§ 1. Mr. Biggs-Davison
asked the Secretary of State for the Home Department whether he will make a further statement about illegal immigration.
§ The Secretary of State for the Home Department (Mr. Roy Jenkins)
Yes, Sir. Firm action is fully justified to prevent illegal immigration and to remove those who attempt to enter illegally. Such action has my full support. It is particularly important to ensure that those who seek to organise illegal entry are firmly dealt with. Heavy penalties are available to the courts. Equally, the powers and the machinery exist, and are used fairly but firmly, to deal with people who do not enter unlawfully but misrepresented their intentions in gaining entry and fail to leave by the end of their permitted stay.
I believe that the great majority of people in the country, including the immigrant communities themselves, support this: it is clearly in the best interests of good relations within the community that this should be, and be seen to be, our approach.
§ Mr. Biggs-Davison
Is the Home Secretary aware that we welcome his words about firm action being used against an 1786 evil which causes dangerous disquiet, added to by the seemingly endless influx of dependants and passport holders? Is the Home Secretary satisfied that the police and others concerned have sufficient resources to deal with this? While welcoming what he said about the special interest of the immigrant community, may I ask whether he is satisfied that he is receiving full co-operation in dealing with something which can poison relations between different ethnic groups?
§ Mr. Jenkins
The immigration service has established special units which work in close collaboration together with the police. There is close co-operation between the police and other services, and there is also international co-operation. The police have the resources they require, and manpower in the service has increased very substantially in the past year or two. The police have the powers and, broadly speaking, the resources they require.

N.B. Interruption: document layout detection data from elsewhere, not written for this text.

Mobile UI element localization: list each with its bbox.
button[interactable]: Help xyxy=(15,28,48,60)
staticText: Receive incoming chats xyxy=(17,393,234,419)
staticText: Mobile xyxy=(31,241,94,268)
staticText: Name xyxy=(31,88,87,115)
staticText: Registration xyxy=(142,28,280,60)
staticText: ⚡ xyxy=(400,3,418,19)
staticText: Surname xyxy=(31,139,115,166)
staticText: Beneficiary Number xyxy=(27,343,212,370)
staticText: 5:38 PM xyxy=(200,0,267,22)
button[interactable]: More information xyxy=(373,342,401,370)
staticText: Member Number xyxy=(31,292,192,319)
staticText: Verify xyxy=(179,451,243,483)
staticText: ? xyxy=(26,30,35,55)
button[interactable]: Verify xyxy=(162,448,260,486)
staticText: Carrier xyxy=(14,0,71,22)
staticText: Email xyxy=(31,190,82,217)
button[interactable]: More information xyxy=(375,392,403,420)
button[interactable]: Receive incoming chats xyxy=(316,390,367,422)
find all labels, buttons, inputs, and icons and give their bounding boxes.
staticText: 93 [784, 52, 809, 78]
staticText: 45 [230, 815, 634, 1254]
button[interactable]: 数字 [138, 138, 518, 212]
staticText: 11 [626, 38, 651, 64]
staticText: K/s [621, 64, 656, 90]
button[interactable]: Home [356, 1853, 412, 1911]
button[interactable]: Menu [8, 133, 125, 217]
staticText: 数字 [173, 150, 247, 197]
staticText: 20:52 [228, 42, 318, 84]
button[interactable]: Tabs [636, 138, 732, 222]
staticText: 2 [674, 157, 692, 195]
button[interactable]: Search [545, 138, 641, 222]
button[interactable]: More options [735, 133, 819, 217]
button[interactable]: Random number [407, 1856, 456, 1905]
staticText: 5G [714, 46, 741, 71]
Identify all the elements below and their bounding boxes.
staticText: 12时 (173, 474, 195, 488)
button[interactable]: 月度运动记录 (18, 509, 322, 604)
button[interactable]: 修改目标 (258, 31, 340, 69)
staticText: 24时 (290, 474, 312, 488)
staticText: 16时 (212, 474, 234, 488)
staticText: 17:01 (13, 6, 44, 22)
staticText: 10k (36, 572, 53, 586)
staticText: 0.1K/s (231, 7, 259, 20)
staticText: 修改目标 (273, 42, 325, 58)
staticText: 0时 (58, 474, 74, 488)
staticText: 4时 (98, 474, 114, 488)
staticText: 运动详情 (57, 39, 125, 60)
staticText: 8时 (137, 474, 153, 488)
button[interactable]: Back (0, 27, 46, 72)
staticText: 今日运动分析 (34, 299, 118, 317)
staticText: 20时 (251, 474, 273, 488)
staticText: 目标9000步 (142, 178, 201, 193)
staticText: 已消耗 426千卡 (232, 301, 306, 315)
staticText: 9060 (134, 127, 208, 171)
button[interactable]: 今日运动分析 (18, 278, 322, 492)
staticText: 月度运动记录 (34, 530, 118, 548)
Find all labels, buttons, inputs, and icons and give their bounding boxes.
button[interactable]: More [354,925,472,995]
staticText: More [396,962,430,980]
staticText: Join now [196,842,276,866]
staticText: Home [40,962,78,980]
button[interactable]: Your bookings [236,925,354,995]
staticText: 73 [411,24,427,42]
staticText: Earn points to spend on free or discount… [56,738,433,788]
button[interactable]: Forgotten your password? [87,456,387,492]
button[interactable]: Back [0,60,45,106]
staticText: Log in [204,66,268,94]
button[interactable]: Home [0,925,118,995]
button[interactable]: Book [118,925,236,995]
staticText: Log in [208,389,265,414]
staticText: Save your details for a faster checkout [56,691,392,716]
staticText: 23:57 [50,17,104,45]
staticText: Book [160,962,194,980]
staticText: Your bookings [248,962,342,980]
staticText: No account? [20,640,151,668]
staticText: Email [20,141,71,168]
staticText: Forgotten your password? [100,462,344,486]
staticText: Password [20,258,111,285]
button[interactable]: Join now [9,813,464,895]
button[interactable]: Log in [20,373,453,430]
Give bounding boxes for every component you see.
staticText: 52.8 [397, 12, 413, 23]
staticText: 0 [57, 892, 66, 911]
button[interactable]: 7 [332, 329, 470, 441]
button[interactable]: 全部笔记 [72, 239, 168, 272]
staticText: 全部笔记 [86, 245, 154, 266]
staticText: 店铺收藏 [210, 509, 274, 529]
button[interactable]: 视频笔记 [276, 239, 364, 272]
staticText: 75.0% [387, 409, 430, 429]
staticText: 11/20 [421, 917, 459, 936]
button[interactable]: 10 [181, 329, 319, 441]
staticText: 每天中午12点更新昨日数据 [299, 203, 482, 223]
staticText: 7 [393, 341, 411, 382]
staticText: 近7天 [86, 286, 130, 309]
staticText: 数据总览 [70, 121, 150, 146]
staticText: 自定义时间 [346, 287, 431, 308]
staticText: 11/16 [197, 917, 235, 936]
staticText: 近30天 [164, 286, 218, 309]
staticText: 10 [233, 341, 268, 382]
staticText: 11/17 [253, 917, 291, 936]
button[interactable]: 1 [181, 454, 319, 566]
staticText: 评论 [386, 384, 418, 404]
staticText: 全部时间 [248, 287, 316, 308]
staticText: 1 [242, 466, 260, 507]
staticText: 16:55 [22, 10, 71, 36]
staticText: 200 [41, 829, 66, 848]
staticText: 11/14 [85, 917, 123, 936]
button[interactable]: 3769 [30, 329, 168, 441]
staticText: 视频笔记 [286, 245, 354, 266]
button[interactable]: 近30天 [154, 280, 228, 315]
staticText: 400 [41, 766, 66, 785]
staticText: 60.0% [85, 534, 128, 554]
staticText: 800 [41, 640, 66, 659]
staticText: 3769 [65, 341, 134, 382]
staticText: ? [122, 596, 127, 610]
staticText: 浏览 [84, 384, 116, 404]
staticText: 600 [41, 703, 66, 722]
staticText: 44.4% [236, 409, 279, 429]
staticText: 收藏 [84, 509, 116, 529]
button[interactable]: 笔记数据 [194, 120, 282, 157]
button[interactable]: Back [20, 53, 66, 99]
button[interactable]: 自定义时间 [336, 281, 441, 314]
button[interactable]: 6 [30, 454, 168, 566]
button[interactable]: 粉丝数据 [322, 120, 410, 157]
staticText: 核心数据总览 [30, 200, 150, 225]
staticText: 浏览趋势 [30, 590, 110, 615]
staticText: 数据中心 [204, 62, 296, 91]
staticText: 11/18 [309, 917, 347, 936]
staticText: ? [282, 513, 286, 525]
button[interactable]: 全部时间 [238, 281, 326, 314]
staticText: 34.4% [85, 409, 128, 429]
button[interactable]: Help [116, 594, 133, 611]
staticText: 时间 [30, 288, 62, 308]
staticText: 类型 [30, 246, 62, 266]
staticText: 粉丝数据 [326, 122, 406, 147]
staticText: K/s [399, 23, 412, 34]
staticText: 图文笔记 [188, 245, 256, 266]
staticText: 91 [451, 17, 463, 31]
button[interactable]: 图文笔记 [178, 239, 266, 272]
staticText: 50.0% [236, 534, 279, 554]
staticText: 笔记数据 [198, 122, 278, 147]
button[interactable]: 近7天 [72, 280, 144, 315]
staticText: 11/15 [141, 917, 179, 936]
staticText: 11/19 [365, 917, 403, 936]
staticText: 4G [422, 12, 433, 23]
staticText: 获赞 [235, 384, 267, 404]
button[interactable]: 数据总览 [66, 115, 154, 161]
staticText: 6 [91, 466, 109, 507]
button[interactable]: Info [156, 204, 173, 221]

On the second point that the hon. Member raised, I have mentioned these matters in recent discussions with some of the leaders of the immigrant communities. I believe that while rightly attaching great importance to the protection of their own communities they recognise that they have a responsibility in this field as well and that their co-operation is very important indeed.
§ Mr. Christopher Price
Is my right hon. Friend aware that, while we all support him fully in his efforts on illegal immigration, there is a tendency in the country and in some parts of this House to lump together all immigration and to give the impression that all immigration is illegal? This tendency has led to a lot of the racialist outbreaks which have taken place recently.
§ Mr. Jenkins
One must draw a very sharp distinction between those who are entitled to come here—United Kingdom passport holders with no other citizenship, and dependants of those who are already legally settled here—and those who enter illegally. If I had one mild criticism of the question put by the hon. Member for Epping Forest (Mr. Biggs-Davison), it was that he seemed to introduce an element of confusion between legal immigration and illegal immigration. They are in completely different categories and 1787 it is important that we should keep them so.
§ Mr. Whitelaw
Has the Home Secretary's attention been drawn to an article by Chapman Pincher in the Daily Express on 19th June? Does he appreciate that stories of immigration officers being ordered to ease entry run counter to the remarks he has made in the House today, and which I fully support? Will he make it perfectly clear that the statement, attributed to the Home Office, that these stories are without foundation has his personal support?
§ Mr. Jenkins
The article by Chapman Pincher in the Daily Express on 19th June contained an allegation of a circular instruction issued to immigration officers that immigrants were not to be rejected even if they had bogus papers. There is no truth whatever in this allegation. There is no such circular and no such instruction.
§ Mr. Bidwell
Does my right hon. Friend agree that the editors of mass circulation newspapers seem to show an abysmal ignorance of the immigration rules as drawn up by the Opposition when they were in Government? Is it not a fact that the basic rules are determined by the 1971 Immigration Act, which still leaves a lot to be desired in terms of equality between blacks and whites? Does he agree that in the way they sensationalise these stories the newspaper editors show an abysmal ignorance and that it is about time they woke up?
§ Mr. Jenkins
The editorials vary between the mass circulation and the minority circulation newspapers. Certainly a great deal of comment does not seem to be based upon an understanding of the immigration rules, which are basically those set up by the 1971 Act. The only substantial change I have made, under pressure from both sides, related to the spouses of British women or women with a right to reside in this country.
§ Mr. Budgen
Will the Home Secretary tell the House whether he accepts that part of Mr. Hawley's report which says that there has been, and is, widespread illegal immigration from the Indian sub-continent?
§ Mr. Jenkins
There is another Question on the Order Paper which relates 1788 specifically to Mr. Hawley's report. I would prefer to deal with the matter there. I do not think that Mr. Hawley was specifically relating his comment to this issue. I do not mind reports being published. I believe in open government, but there are factors in having to comment on a particular piece of advice as opposed to other advice which would put civil servants and Ministers in considerable difficulty. I think that Mr. Hawley's remarks were mainly directed to the possible size of the pool in the Indian subcontinent and not to the current flow to this country.